» **ABOUT THIS EXERCISE**
Nothing but the lines from the start of the entries through the line holding "t, amikor Hollywood" is to be repeated, exactly and with pictures excluded.

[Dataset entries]
--- START ---
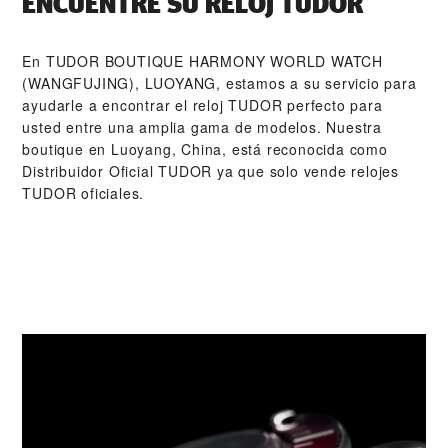
ENCUENTRE SU RELOJ TUDOR
En ‭TUDOR BOUTIQUE HARMONY WORLD WATCH
(WANGFUJING), LUOYANG‬, estamos a su servicio para
ayudarle a encontrar el reloj TUDOR perfecto para
usted entre una amplia gama de modelos. Nuestra
boutique en Luoyang, China, está reconocida como
Distribuidor Oficial TUDOR ya que solo vende relojes
TUDOR oficiales.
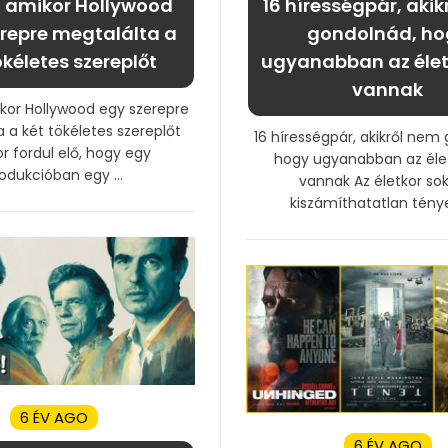
t, amikor Hollywood
16 hírességpár, akik
repre megtalálta a
gondolnád, ho
ökéletes szereplőt
ugyanabban az éle
vannak
ikor Hollywood egy szerepre
 a két tökéletes szereplőt
16 hírességpár, akikről nem
r fordul elő, hogy egy
hogy ugyanabban az éle
odukcióban egy ...
vannak Az életkor so
kiszámíthatatlan tényez
6 ÉV AGO
6 ÉV AGO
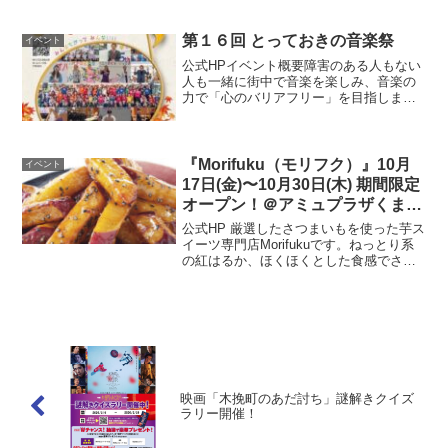
開催場所はこちら▼ 公式HP
第１６回 とっておきの音楽祭
イベント
公式HPイベント概要障害のある人もない
人も一緒に街中で音楽を楽しみ、音楽の
力で「心のバリアフリー」を目指しま
す。HP開催日程2025年11月9日（日）開
催時間オープニング 10：15～10：45フ
ィナーレ 16：00～17：30開催場所
花...
『Morifuku（モリフク）』10月
イベント
17日(金)〜10月30日(木) 期間限定
オープン！＠アミュプラザくまも
と 1F
公式HP 厳選したさつまいもを使った芋ス
イーツ専門店Morifukuです。ねっとり系
の紅はるか、ほくほくとした食感でさっ
ぱりとした甘さの鳴門金時、２種類の大
学芋を用意致しました。ぜひ食べ比べし
てみてくださいませ。開催場所はこちら
▼ 公式HP
映画「木挽町のあだ討ち」謎解きクイズ
ラリー開催！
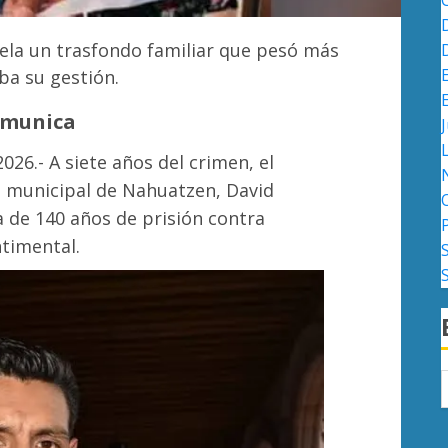
evela un trasfondo familiar que pesó más
aba su gestión.
omunica
J
026.- A siete años del crimen, el
e municipal de Nahuatzen, David
a de 140 años de prisión contra
ntimental.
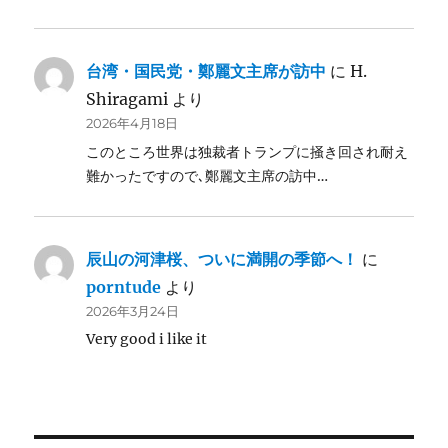
台湾・国民党・鄭麗文主席が訪中
に
H.
Shiragami
より
2026年4月18日
このところ世界は独裁者トランプに掻き回され耐え
難かったですので､鄭麗文主席の訪中…
辰山の河津桜、ついに満開の季節へ！
に
porntude
より
2026年3月24日
Very good i like it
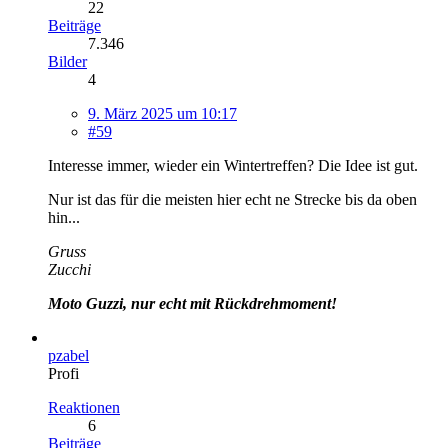
22
Beiträge
7.346
Bilder
4
9. März 2025 um 10:17
#59
Interesse immer, wieder ein Wintertreffen? Die Idee ist gut.
Nur ist das für die meisten hier echt ne Strecke bis da oben
hin...
Gruss
Zucchi
Moto Guzzi, nur echt mit Rückdrehmoment!
pzabel
Profi
Reaktionen
6
Beiträge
--- END ---
» **OUTPUT**
ENCUENTRE SU RELOJ TUDOR
En ‭TUDOR BOUTIQUE HARMONY WORLD WATCH
(WANGFUJING), LUOYANG‬, estamos a su servicio para
ayudarle a encontrar el reloj TUDOR perfecto para
usted entre una amplia gama de modelos. Nuestra
boutique en Luoyang, China, está reconocida como
Distribuidor Oficial TUDOR ya que solo vende relojes
TUDOR oficiales.
t, amikor Hollywood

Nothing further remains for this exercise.